When the rains came and the river flooded over in a wild spate Ibrahim was greatly worried about his darling son’s safety. Most urgently the Sultan had a bridge constructed to span the river. The prince brought a great pageant of a procession to wed Bhagmati.

Her home and its surroundings were jazzed up by the Sultan for this most auspicious occasion. The fates smiled on Muhammad Quli. He succeeded his father as Sultan and then proceeded to immortalise his love by building a new city where a village had once stood.

The architecture of Bhagnagar/Hyderabad is in no way “inferior” to what one sees in Paris. The Char Minar (Chaar Meenaar) is quite a unique building and the concept of that whole area including the Char Kaman (Chaar Kamaan) is dazzling to behold.
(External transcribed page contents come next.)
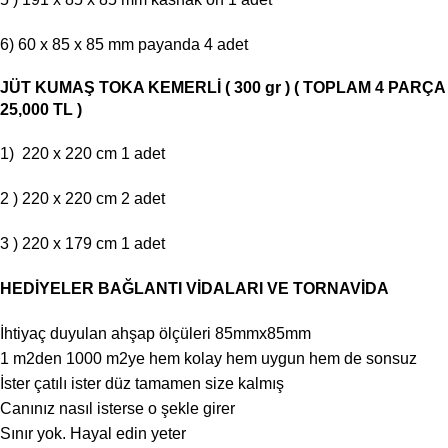
6) 60 x 85 x 85 mm payanda 4 adet
JÜT KUMAŞ TOKA KEMERLİ ( 300 gr ) ( TOPLAM 4 PARÇA
25,000 TL )
1) 220 x 220 cm 1 adet
2 ) 220 x 220 cm 2 adet
3 ) 220 x 179 cm 1 adet
HEDİYELER BAĞLANTI VİDALARI VE TORNAVİDA
İhtiyaç duyulan ahşap ölçüleri 85mmx85mm
1 m2den 1000 m2ye hem kolay hem uygun hem de sonsuz
İster çatılı ister düz tamamen size kalmış
Canınız nasıl isterse o şekle girer
Sınır yok. Hayal edin yeter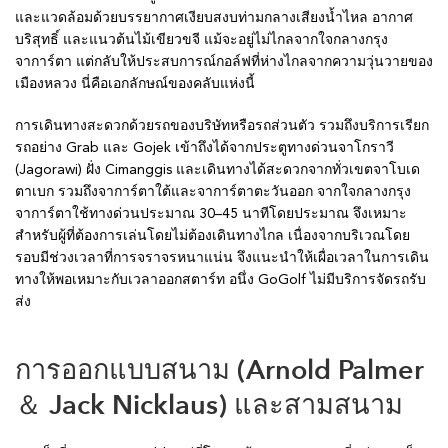
และแวดล้อมด้วยบรรยากาศเงียบสงบท่ามกลางเสียงน้ำไหล อากาศ
บริสุทธิ์ และแนวต้นไม้เขียวขจี แม้จะอยู่ไม่ไกลจากใจกลางกรุง
จาการ์ตา แต่กลับให้ประสบการณ์กอล์ฟที่ห่างไกลจากความวุ่นวายของ
เมืองหลวง นี่คือเอกลักษณ์ของคลับแห่งนี้
การเดินทางสะดวกด้วยรถของบริษัทหรือรถส่วนตัว รวมถึงบริการเรียก
รถอย่าง Grab และ Gojek เข้าถึงได้จากประตูทางด่วนจาโกราวี
(Jagorawi) ฝั่ง Cimanggis และเดินทางได้สะดวกจากทั่วเขตจาโบเด
ตาเบก รวมถึงจาการ์ตาใต้และจาการ์ตาตะวันออก จากใจกลางกรุง
จาการ์ตาใช้ทางด่วนประมาณ 30–45 นาทีโดยประมาณ จึงเหมาะ
สำหรับผู้ที่ต้องการเล่นโดยไม่ต้องเดินทางไกล เนื่องจากบริเวณโดย
รอบมีช่วงเวลาที่การจราจรหนาแน่น จึงแนะนำให้เผื่อเวลาในการเดิน
ทางให้พอเหมาะกับเวลาออกสตาร์ท อนึ่ง GoGolf ไม่มีบริการจัดรถรับ
ส่ง
การออกแบบสนาม (Arnold Palmer
＆ Jack Nicklaus) และสามสนาม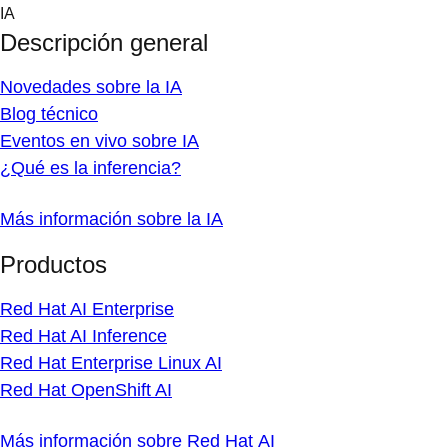
Skip
IA
to
Descripción general
content
Novedades sobre la IA
Blog técnico
Eventos en vivo sobre IA
¿Qué es la inferencia?
Más información sobre la IA
Productos
Red Hat AI Enterprise
Red Hat AI Inference
Red Hat Enterprise Linux AI
Red Hat OpenShift AI
Más información sobre Red Hat AI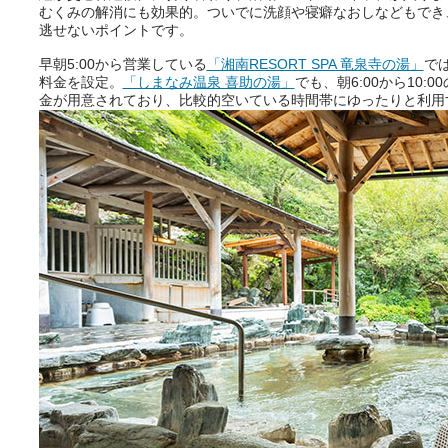
むくみの解消にも効果的。ついでに洗顔や寝癖なおしなどもでき
逃せないポイントです。
おふろパス会員様なら、この特
別なひとときを「毎月10分無
早朝5:00から営業している
「湘南RESORT SPA 竜泉寺の湯」
で
料」でご利用いただけます。
料金を設定。
「しまなみ温泉 喜助の湯」
でも、朝6:00から10
金が用意されており、比較的空いている時間帯にゆったりと利用
お湯で体がほぐれたら、次は占
い師さんとお話しして、心もほ
ぐしてみませんか？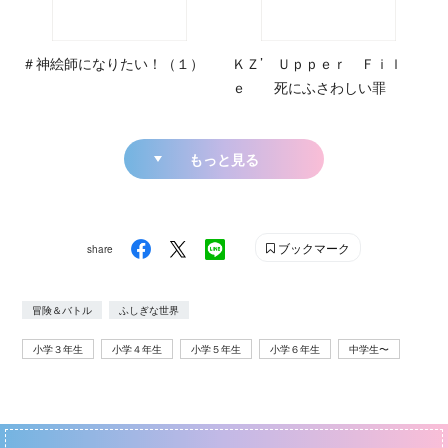
＃神絵師になりたい！（１）
ＫＺ’ Ｕｐｐｅｒ Ｆｉｌ
ｅ 死にふさわしい罪
もっと見る
ブックマーク
share
冒険＆バトル
ふしぎな世界
小学３年生
小学４年生
小学５年生
小学６年生
中学生〜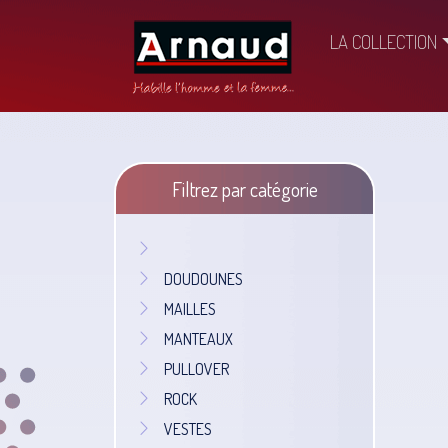
LA COLLECTION
Filtrez par catégorie
DOUDOUNES
MAILLES
MANTEAUX
PULLOVER
ROCK
VESTES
Unfortunately the road has risen and risen until the elevations are lost.

The care, love and concern that those in authority should have for the heritage is missing. The culture fracture makes educated Indians prefer the vast mounds of flesh painted by Titian and Reubens to the lissome and lithe ladies one sees in the Muraqqas like the Album presented by Dara Shikoh to his wife Nadira in the tenth year of their marriage. Or the beauties of the Golconda School of Deccani painting.

We need a renaissance of the spirit to get out of the slough of despond in which eight generations or 200 years of slavery has relegated us.